Associate Professor of Pharmacology
University of Pennsylvania
2007 Zenith Award Candidate
Aging is the greatest risk factor for Alzheimer's disease, which is estimated to affect 1 in 8 Americans over age 65 and more than 40 percent of those over 85. This sharply rising prevalence with age suggests that accumulating biological wear and tear over time may increase the vulnerability of nerve cells to Alzheimer's disease and related disorders. Two common mechanisms that may help create this vulnerability are inflammation and chemical reactions between oxygen and other essential cellular molecules. An enzyme called lipoxygenase is involved in biological processes implicated in both inflammation and oxygen-related damage.
Domenico Pratico, M.D., and his team have shown that lipoxygenase occurs abundantly throughout the brain, and that levels rise with age. They have also determined that individuals with Alzheimer's disease and mild cognitive impairment (MCI) tend to have higher levels than those with no impairment. In work with mice genetically engineered to produce human beta-amyloid, they have shown that shutting down the gene coding the lipoxygenase "blueprint" reduces the amount of beta-amyloid the animals produce as they grow older.

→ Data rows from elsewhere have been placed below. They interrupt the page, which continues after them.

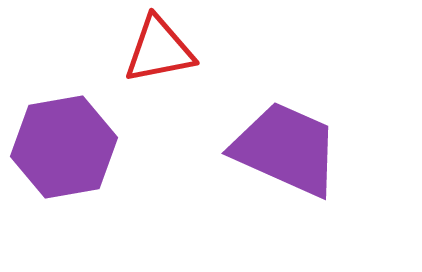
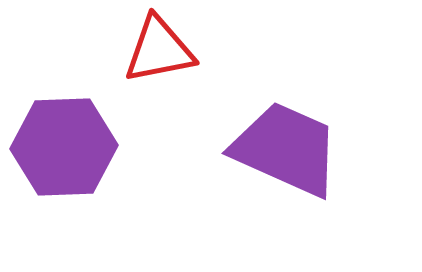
purple hexagon: rotated 8 degrees clockwise
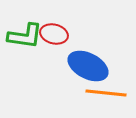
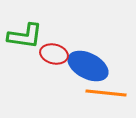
red ellipse: moved 20 px down
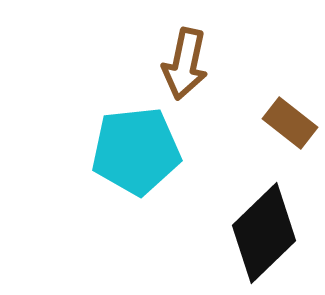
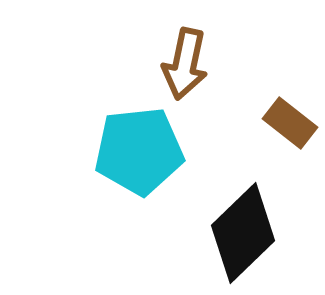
cyan pentagon: moved 3 px right
black diamond: moved 21 px left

In this project, Practico and colleagues propose further work in custom-designed laboratory cell cultures to determine the exact mechanisms by which lipoxygenase appears to influence beta-amyloid production in the Alzheimer-like mice. They will focus on how chemical pathways involving lipoxygenase may interact with steps in processing of amyloid precursor protein (APP) by the enzymes alpha-, beta-, and gamma-secretase. APP is beta-amyloid's parent molecule.
Confirming and elucidating these interactions could establish lipoxygenase as a potential new therapeutic target in Alzheimer's disease. Drugs that block the activity of lipoxygenase are a recent important addition to asthma treatment options. If the enzyme could be validated as a viable Alzheimer target, drug development could build on and benefit from the known track record of lipoxygenase-blocking asthma treatments.